→ **Aim of the task**
The material below holds pictures; leave them out and reproduce exactly the lines from the one with "tel. 071.8061" through the one with "Weiter lesen", inclusive.

→ **Provided material**
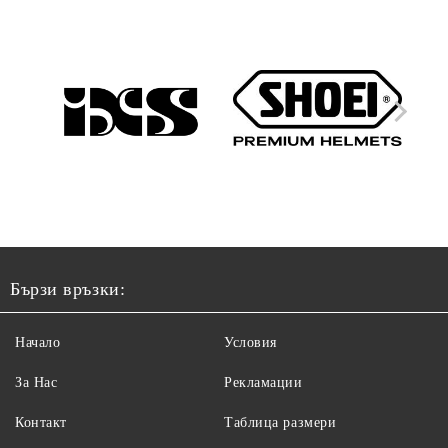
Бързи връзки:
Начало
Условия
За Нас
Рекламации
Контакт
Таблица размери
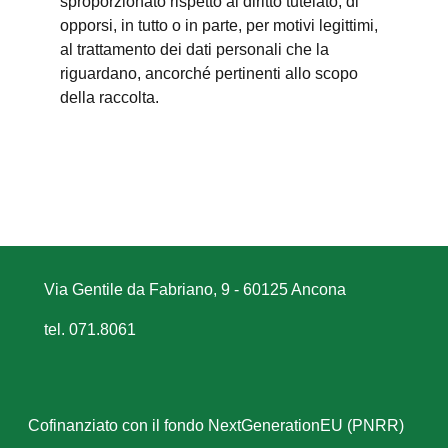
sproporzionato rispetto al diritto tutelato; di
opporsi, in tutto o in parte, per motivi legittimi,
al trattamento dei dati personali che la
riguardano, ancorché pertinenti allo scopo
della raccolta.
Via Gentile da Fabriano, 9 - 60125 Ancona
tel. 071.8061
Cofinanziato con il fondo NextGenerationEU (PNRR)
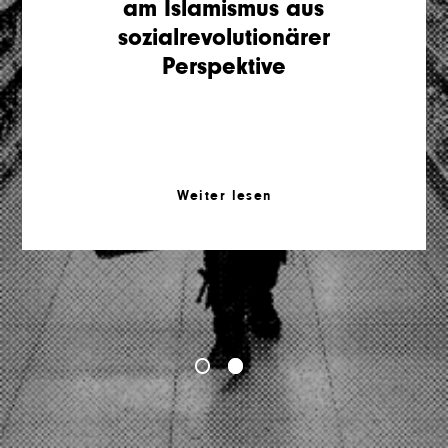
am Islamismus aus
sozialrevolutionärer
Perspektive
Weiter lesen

==

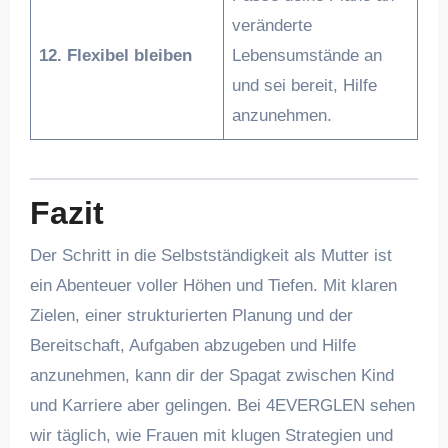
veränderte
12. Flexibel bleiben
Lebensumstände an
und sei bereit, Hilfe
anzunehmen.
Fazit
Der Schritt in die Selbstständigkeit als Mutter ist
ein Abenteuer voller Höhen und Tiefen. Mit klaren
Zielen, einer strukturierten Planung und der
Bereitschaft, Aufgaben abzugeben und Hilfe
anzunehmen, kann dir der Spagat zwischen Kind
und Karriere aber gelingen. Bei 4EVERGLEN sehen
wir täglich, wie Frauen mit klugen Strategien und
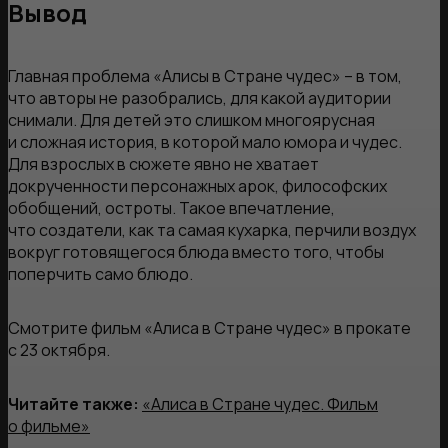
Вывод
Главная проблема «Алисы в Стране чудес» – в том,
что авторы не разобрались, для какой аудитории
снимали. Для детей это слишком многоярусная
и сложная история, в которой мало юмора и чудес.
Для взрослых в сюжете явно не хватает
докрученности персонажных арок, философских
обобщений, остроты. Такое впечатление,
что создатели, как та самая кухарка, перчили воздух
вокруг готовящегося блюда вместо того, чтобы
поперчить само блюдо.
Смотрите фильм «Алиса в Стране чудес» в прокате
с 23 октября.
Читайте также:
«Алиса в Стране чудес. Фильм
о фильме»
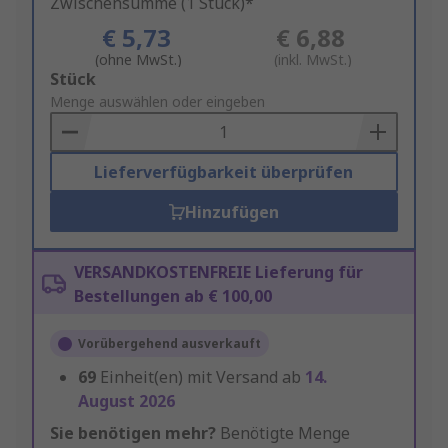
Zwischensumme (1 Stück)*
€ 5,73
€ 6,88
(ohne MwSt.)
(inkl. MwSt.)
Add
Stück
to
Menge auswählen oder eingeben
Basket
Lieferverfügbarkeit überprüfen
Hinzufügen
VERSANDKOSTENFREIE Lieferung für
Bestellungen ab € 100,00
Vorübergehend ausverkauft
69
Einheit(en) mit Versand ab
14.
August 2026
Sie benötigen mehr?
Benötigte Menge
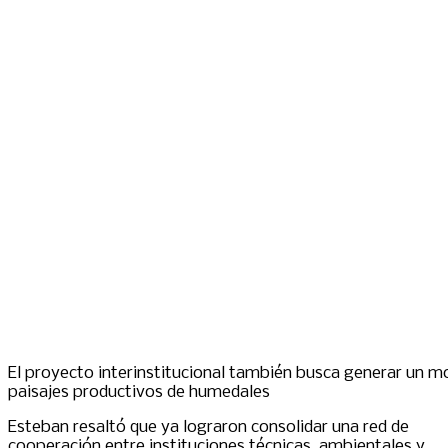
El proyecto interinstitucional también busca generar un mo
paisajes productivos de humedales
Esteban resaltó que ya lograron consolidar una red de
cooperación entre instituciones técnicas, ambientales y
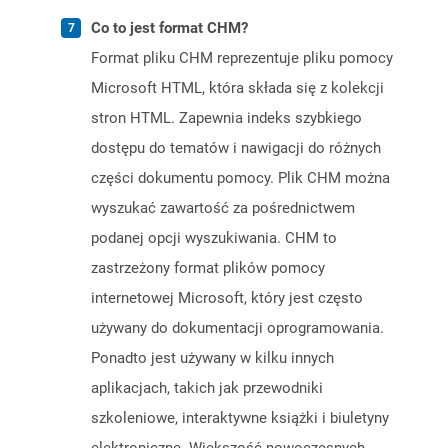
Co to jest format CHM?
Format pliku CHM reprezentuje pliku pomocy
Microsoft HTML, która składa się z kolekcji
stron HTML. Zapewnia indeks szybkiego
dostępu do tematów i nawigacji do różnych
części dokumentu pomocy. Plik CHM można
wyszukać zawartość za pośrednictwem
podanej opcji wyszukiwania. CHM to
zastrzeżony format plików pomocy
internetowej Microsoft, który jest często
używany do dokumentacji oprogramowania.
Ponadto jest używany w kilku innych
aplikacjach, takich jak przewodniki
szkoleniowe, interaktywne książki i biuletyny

→ **Written solution**
tel. 071.8061
Cofinanziato con il fondo NextGenerationEU (PNRR)
am Islamismus aus
sozialrevolutionärer
Perspektive
Weiter lesen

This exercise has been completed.